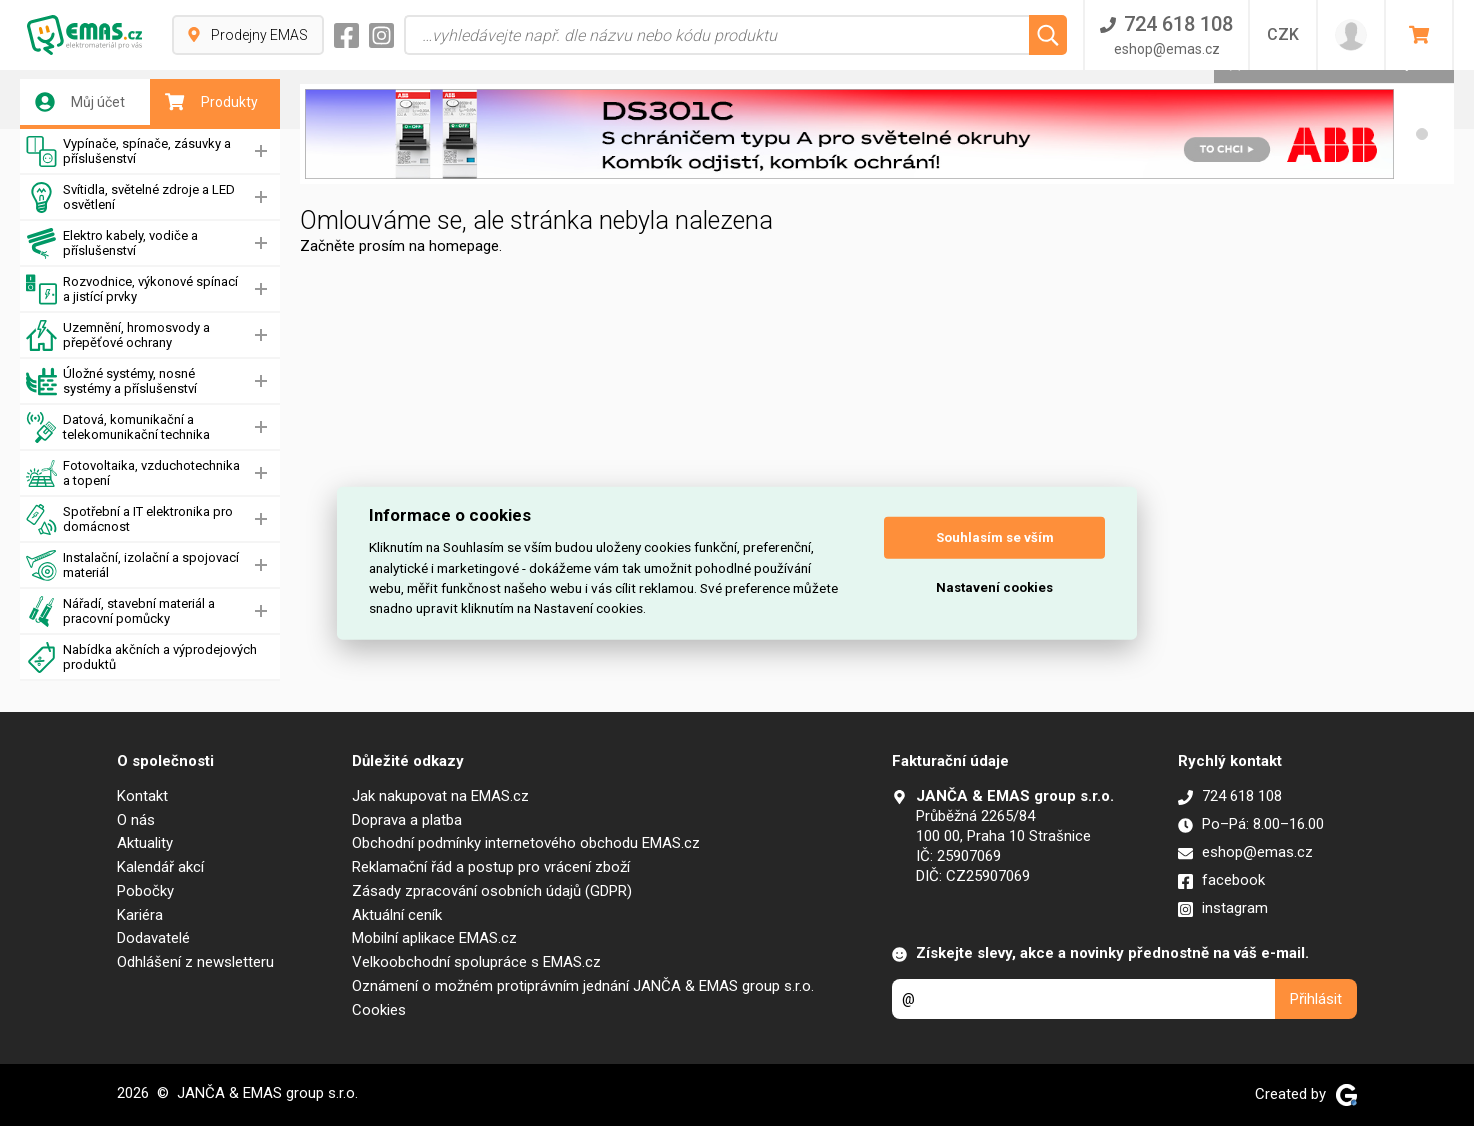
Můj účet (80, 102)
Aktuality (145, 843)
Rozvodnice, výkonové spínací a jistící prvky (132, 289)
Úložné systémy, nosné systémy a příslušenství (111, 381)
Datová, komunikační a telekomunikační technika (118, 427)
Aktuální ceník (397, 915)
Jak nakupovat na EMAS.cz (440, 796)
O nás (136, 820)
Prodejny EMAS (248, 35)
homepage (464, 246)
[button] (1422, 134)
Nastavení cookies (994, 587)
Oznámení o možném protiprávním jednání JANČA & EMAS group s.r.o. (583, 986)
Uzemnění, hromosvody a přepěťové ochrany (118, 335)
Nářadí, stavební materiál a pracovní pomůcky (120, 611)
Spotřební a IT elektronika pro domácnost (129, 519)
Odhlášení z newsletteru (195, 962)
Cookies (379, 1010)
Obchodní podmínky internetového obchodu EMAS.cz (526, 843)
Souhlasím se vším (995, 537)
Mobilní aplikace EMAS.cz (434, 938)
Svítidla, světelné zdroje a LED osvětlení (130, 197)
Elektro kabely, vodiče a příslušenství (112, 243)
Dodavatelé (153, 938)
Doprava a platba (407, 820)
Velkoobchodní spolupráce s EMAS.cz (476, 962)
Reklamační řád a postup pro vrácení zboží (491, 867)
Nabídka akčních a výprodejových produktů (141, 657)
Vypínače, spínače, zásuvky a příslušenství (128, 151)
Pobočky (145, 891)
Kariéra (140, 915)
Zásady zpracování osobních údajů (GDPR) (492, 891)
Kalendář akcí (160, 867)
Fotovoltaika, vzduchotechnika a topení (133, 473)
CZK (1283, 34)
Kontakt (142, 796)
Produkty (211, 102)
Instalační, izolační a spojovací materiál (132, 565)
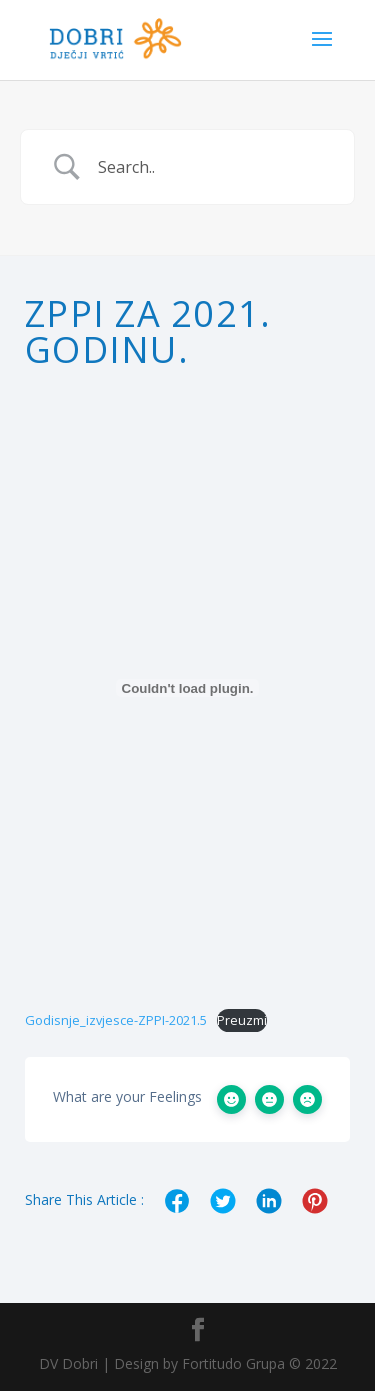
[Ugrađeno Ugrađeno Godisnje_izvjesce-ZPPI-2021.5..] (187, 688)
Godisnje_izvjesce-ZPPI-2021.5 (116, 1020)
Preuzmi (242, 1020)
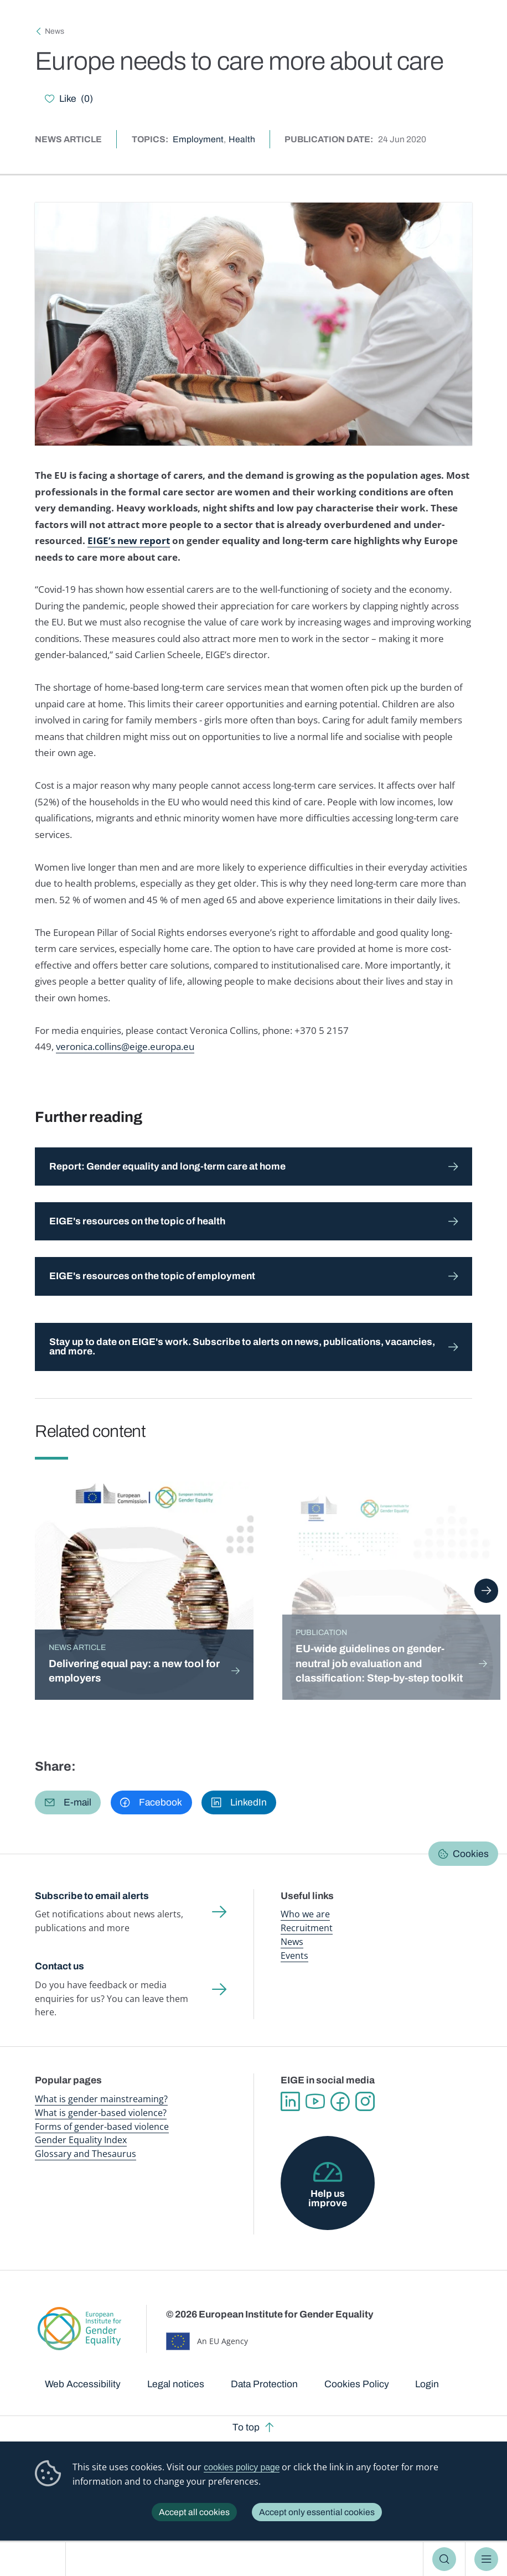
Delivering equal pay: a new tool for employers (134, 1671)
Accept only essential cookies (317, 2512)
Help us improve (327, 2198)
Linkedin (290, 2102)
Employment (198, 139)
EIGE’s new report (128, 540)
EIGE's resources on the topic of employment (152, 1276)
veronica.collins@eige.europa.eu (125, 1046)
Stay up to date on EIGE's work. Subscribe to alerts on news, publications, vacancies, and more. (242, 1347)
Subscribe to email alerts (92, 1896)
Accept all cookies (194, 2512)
:::::
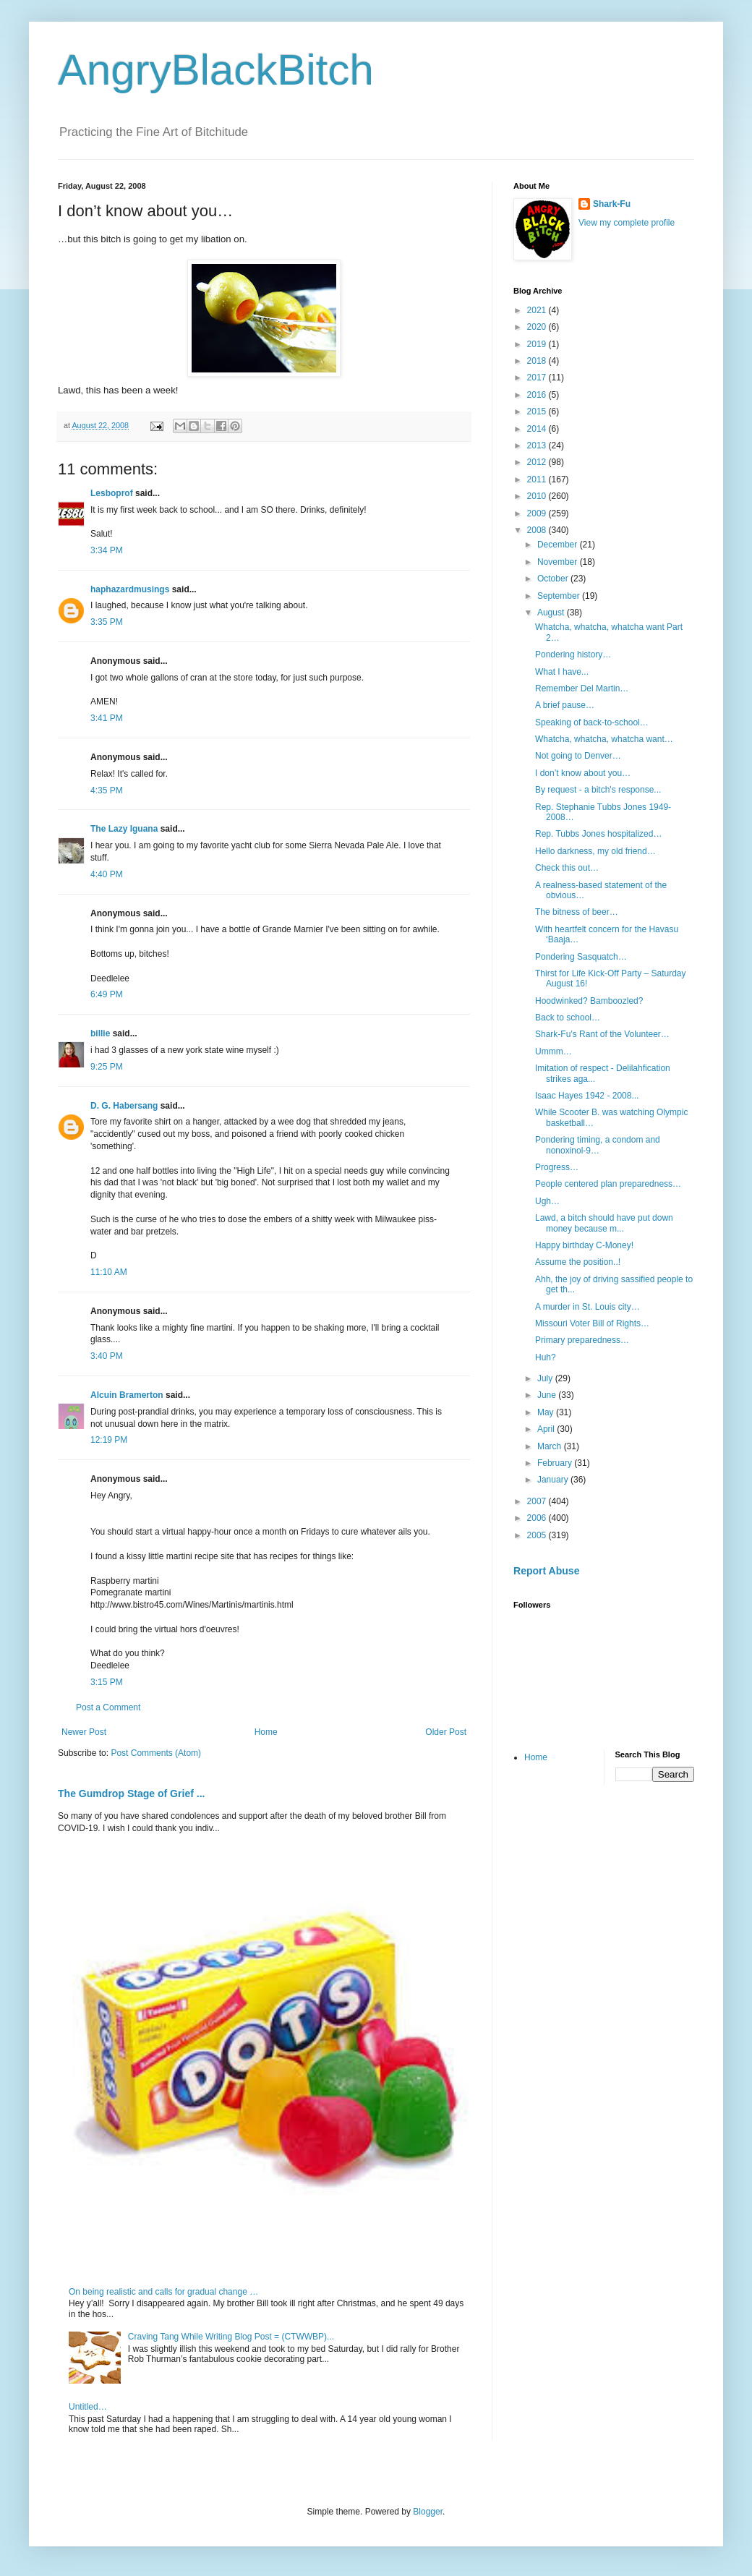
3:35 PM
:::::
§ **ASSIGNED TASK**: Since only part of the listing is wanted, copy exactly the lines from the one holding "Mobilní aplikace EMAS.cz (434, 938)" to the one holding "Reklamační řád a", both included.

§ **SOLUTION TO THE EXERCISE**:
Mobilní aplikace EMAS.cz (434, 938)
Svítidla, světelné zdroje a LED osvětlení (130, 197)
Elektro kabely, vodiče a příslušenství (112, 243)
Dodavatelé (153, 938)
Doprava a platba (407, 820)
Velkoobchodní spolupráce s EMAS.cz (476, 962)
Reklamační řád a postup pro vrácení zboží (491, 867)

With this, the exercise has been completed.